Begin your copy at the line with "Affordable Pricing for" in the records below and end it at the line with "Psychic Medium Events in Scotland", restating each line word for word; omit the pictures.

(The input begins)

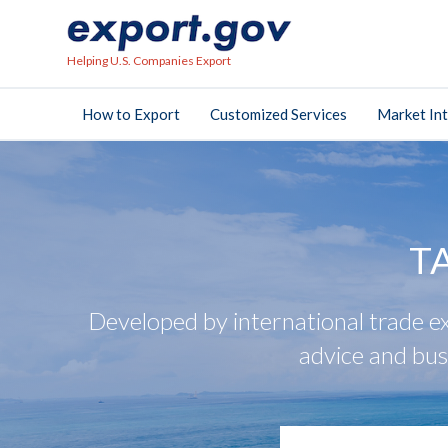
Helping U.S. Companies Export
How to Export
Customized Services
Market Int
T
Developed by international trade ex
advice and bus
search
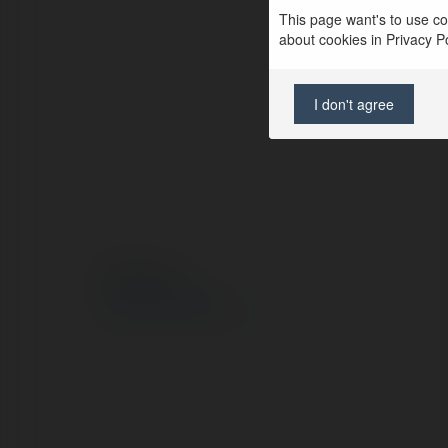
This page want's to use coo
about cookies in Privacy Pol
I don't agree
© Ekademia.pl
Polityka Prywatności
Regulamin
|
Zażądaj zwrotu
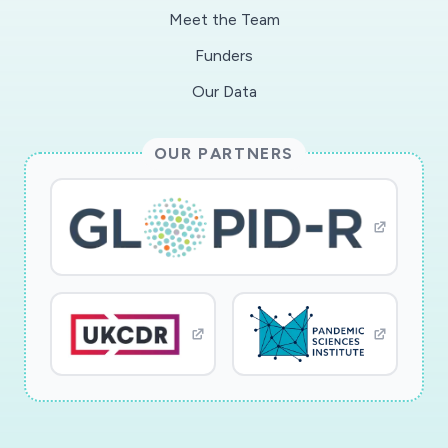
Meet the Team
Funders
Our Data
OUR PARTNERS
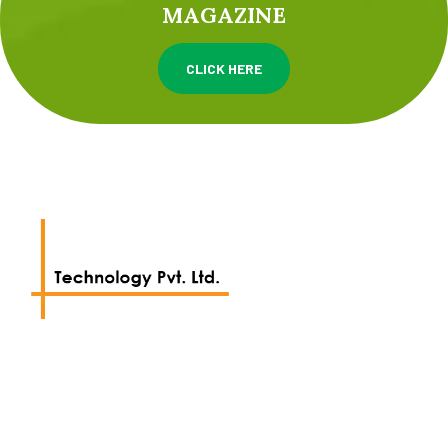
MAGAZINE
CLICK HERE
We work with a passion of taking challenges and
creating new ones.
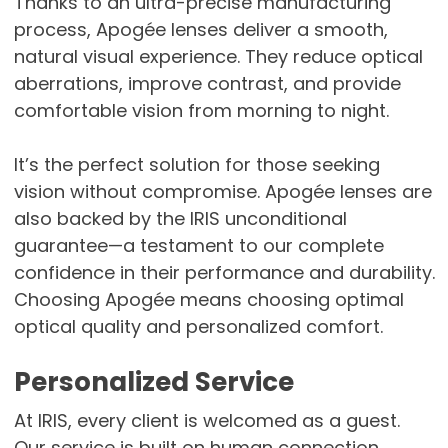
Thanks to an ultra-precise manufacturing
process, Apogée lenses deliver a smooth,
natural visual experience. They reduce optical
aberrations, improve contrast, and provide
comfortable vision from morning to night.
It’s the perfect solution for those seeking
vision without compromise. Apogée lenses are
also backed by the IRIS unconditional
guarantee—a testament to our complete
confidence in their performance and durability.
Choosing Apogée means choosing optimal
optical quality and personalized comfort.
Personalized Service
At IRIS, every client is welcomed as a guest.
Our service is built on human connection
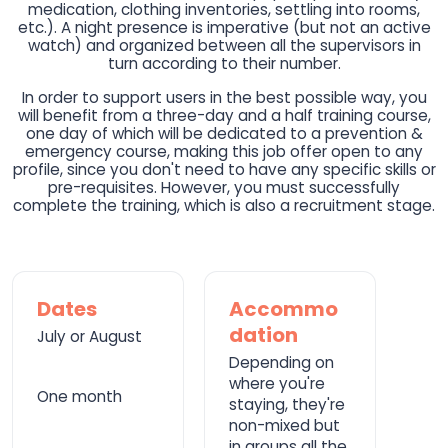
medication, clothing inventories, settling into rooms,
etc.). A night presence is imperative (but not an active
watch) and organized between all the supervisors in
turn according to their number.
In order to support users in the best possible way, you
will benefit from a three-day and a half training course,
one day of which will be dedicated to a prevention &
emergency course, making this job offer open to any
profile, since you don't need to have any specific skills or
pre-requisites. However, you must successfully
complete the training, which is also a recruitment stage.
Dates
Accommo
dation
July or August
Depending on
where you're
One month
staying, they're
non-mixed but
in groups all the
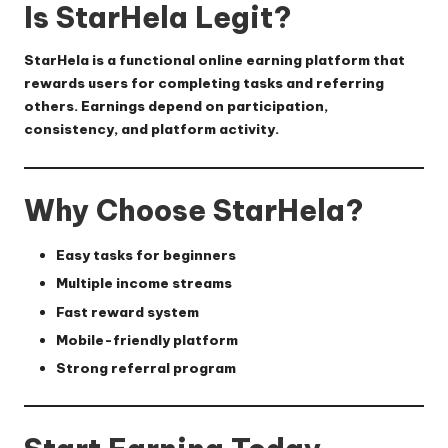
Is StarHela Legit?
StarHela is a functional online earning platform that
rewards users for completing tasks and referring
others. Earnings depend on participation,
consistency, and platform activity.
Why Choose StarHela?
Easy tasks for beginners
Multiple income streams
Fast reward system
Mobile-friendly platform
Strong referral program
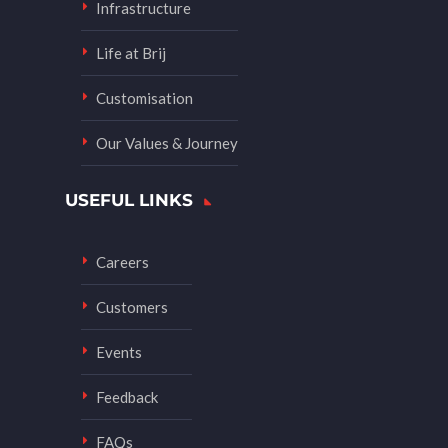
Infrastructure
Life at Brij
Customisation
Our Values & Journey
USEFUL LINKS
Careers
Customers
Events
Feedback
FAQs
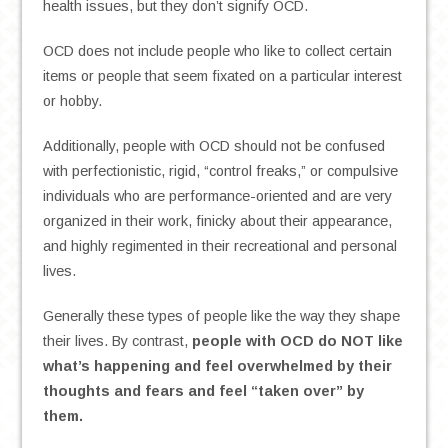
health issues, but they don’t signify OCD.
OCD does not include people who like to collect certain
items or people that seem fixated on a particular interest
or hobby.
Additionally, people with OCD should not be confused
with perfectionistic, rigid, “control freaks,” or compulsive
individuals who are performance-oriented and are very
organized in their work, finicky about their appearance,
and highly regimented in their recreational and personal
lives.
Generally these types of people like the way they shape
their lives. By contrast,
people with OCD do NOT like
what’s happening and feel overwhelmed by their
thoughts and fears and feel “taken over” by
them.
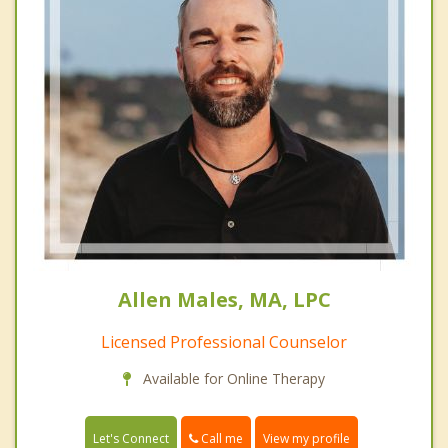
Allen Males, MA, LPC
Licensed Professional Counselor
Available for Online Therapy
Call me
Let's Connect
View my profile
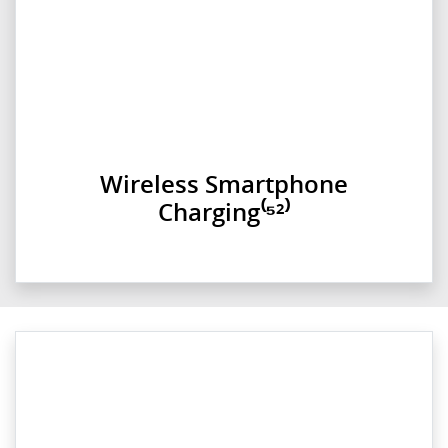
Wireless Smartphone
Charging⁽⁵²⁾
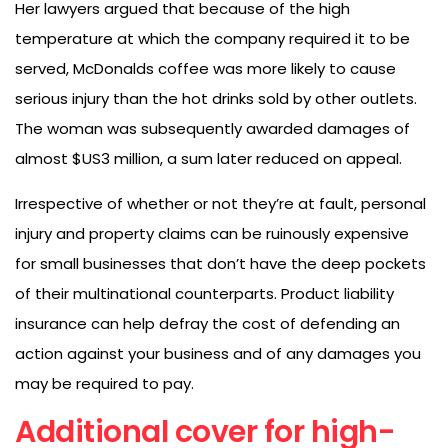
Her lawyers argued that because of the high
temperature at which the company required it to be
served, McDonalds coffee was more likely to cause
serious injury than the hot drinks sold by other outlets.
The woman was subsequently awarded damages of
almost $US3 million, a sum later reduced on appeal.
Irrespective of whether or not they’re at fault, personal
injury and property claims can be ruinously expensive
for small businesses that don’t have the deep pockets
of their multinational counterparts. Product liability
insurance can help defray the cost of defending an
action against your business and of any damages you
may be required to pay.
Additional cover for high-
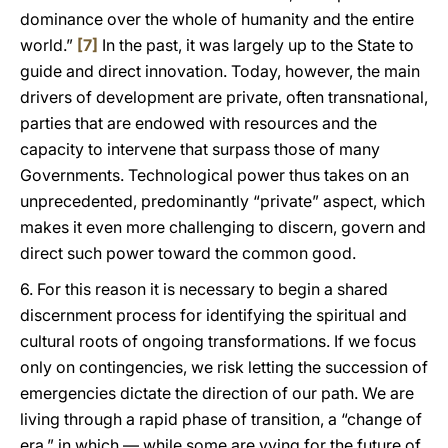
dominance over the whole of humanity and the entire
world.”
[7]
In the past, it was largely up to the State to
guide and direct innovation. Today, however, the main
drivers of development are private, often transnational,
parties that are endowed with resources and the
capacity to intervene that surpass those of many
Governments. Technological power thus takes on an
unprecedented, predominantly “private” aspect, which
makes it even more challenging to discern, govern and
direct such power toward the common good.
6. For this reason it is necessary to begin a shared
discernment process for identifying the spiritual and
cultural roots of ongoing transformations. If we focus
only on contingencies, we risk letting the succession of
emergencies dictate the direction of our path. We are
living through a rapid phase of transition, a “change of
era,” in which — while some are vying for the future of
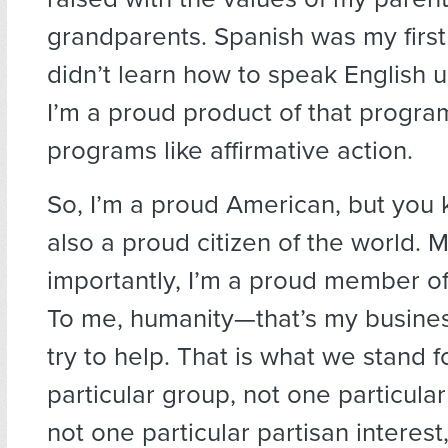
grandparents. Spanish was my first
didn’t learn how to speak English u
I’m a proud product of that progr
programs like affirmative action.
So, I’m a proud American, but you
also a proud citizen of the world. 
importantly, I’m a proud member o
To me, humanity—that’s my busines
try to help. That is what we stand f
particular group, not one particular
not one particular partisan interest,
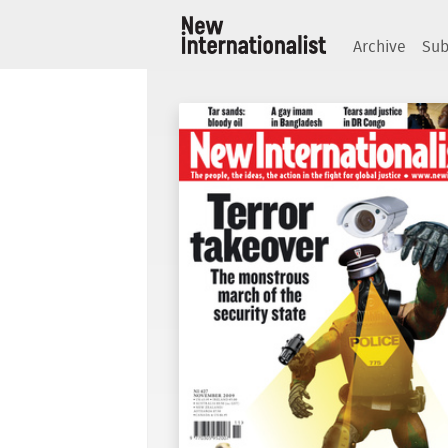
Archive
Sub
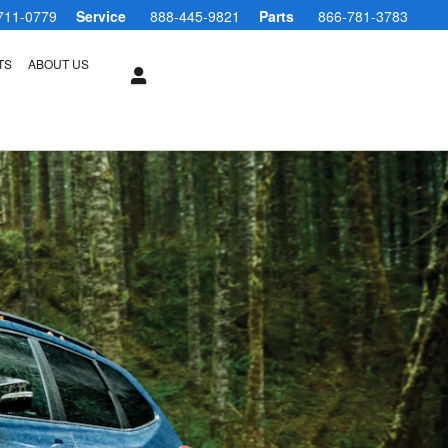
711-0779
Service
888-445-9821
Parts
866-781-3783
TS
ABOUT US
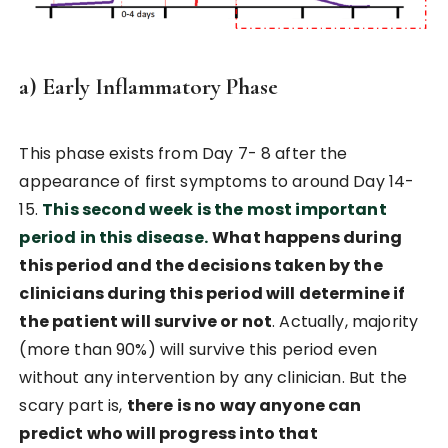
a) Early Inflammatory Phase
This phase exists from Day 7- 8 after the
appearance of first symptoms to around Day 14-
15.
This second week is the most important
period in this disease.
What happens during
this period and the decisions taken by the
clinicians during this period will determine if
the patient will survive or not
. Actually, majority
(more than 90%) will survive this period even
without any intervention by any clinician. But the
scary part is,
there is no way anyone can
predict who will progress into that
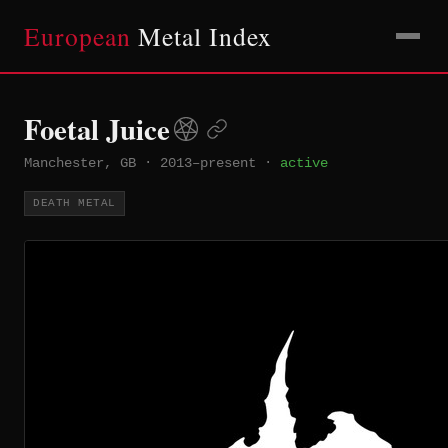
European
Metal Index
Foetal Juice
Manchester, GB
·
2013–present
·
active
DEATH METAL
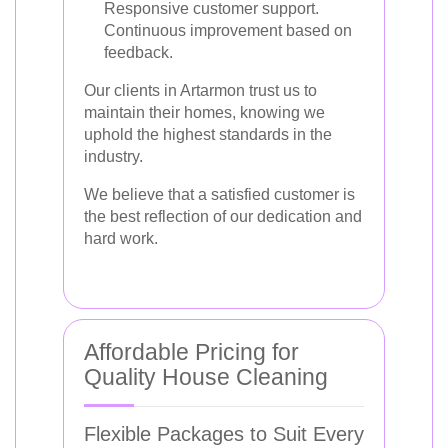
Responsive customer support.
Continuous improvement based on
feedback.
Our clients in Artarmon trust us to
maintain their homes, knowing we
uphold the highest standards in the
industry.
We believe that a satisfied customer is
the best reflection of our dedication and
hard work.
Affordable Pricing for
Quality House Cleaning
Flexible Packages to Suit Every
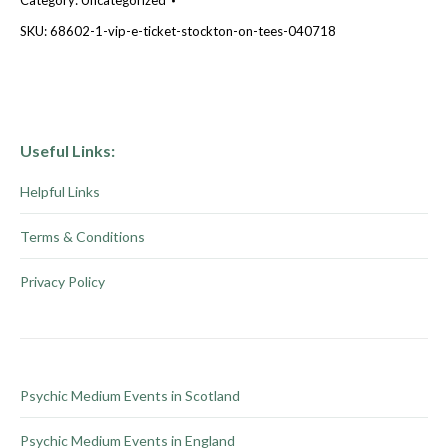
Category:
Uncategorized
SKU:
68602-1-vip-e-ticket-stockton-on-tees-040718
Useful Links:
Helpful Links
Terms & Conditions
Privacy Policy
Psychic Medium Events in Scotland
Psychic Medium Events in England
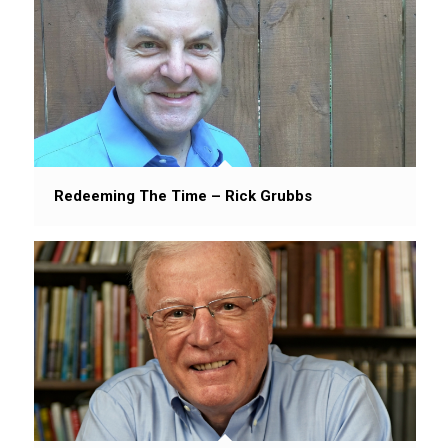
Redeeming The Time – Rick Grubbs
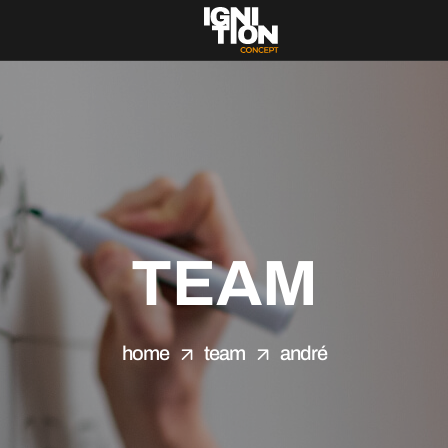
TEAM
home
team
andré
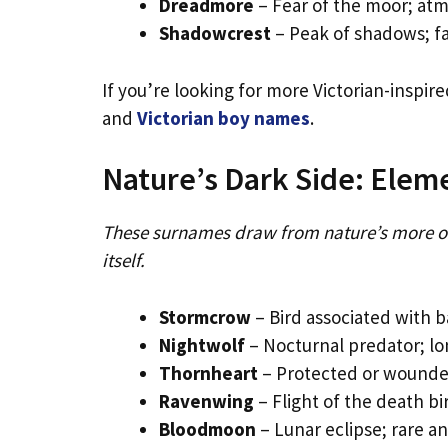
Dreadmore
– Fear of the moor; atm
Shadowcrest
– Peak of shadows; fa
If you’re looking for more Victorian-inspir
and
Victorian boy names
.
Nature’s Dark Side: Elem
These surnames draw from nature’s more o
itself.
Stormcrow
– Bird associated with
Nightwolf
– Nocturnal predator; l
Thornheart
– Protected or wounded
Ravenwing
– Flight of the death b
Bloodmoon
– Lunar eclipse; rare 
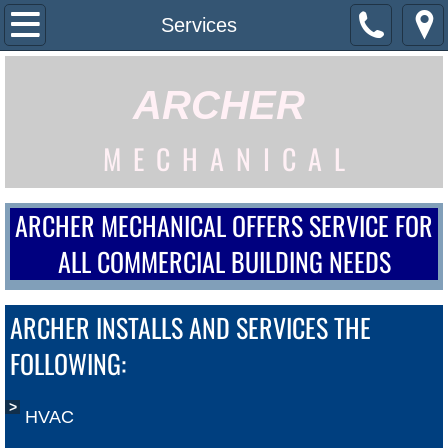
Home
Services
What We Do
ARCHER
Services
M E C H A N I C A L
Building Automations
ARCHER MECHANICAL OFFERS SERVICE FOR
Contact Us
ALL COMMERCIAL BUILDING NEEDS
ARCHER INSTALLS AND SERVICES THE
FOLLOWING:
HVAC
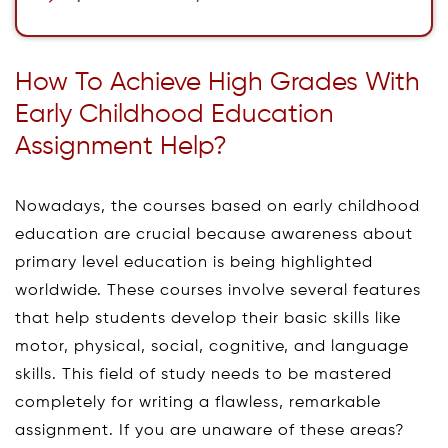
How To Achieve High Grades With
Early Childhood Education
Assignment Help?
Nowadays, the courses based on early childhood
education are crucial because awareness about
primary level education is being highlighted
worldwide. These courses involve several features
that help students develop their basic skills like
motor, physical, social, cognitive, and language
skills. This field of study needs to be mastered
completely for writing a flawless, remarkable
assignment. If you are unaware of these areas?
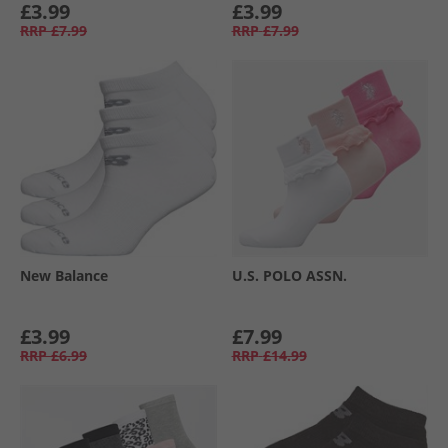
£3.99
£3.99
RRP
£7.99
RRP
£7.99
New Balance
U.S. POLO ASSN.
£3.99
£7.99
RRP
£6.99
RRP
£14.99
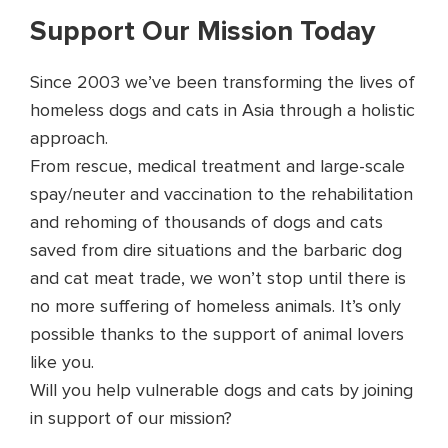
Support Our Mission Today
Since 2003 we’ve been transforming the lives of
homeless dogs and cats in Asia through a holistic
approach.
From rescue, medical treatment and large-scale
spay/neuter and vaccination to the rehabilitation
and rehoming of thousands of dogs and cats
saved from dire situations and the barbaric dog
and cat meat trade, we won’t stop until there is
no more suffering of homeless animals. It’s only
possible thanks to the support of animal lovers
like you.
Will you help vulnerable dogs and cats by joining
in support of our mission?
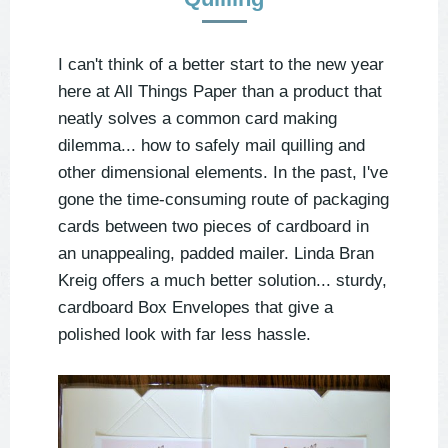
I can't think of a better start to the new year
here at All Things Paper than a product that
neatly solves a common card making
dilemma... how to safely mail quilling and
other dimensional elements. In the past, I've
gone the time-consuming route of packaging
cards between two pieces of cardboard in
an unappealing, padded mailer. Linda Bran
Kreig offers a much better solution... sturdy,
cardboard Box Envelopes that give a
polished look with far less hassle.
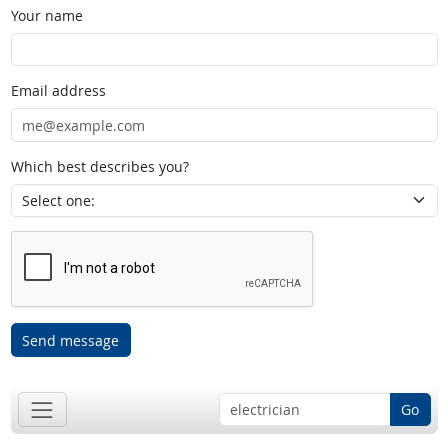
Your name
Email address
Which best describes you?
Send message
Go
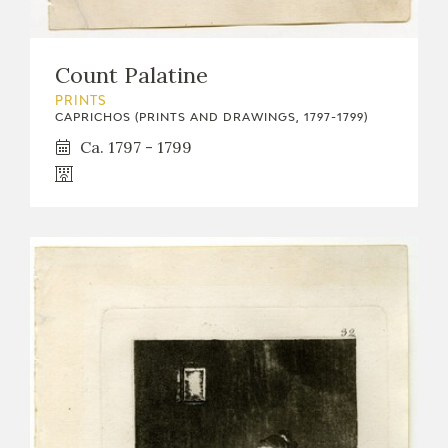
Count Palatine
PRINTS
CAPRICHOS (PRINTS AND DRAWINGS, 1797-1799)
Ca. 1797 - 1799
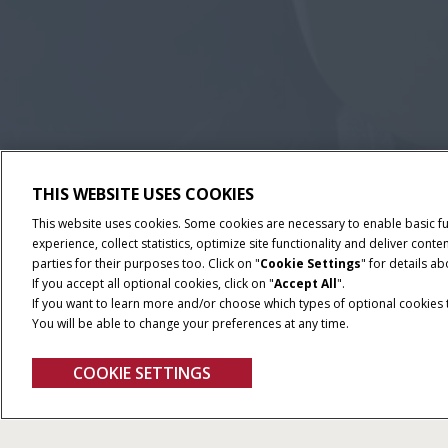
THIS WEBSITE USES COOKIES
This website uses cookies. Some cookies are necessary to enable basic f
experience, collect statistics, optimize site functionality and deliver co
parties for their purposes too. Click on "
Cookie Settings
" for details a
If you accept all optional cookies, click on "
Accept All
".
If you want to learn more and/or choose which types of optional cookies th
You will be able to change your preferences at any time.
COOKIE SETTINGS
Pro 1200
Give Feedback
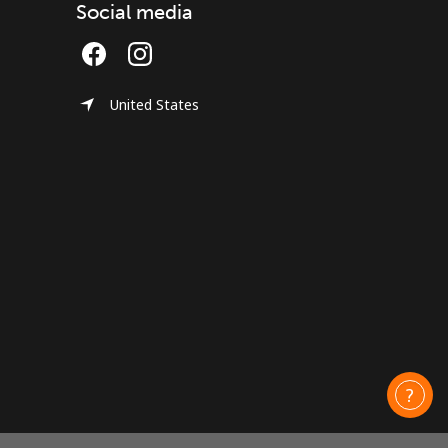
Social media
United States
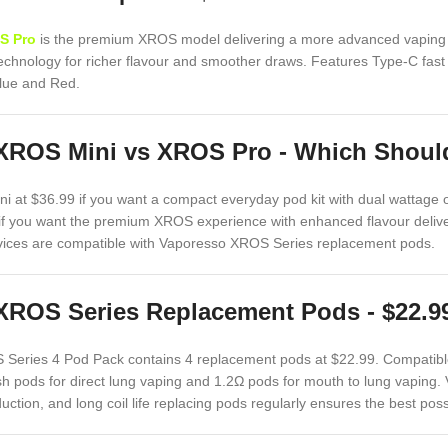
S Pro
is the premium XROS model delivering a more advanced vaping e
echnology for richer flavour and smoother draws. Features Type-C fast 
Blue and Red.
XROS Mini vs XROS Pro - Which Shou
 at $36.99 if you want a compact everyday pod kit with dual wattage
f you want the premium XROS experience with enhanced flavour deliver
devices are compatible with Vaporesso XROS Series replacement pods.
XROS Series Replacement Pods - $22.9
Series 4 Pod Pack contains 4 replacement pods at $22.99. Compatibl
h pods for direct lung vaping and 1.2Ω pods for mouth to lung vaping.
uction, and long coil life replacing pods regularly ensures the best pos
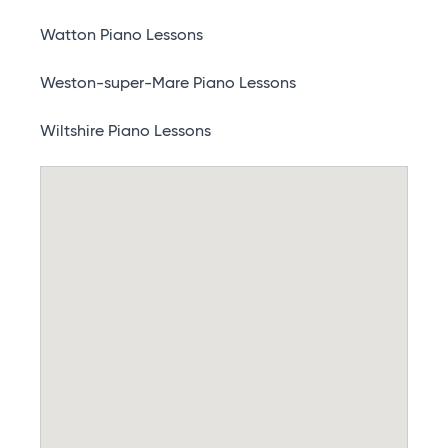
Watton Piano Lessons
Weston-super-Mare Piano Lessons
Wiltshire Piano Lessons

(The input ends)

Completed exercise -
Affordable Pricing for
Quality House Cleaning
Flexible Packages to Suit Every
Category:
Uncategorized
SKU:
68602-1-vip-e-ticket-stockton-on-tees-040718
Useful Links:
Helpful Links
Terms & Conditions
Privacy Policy
Psychic Medium Events in Scotland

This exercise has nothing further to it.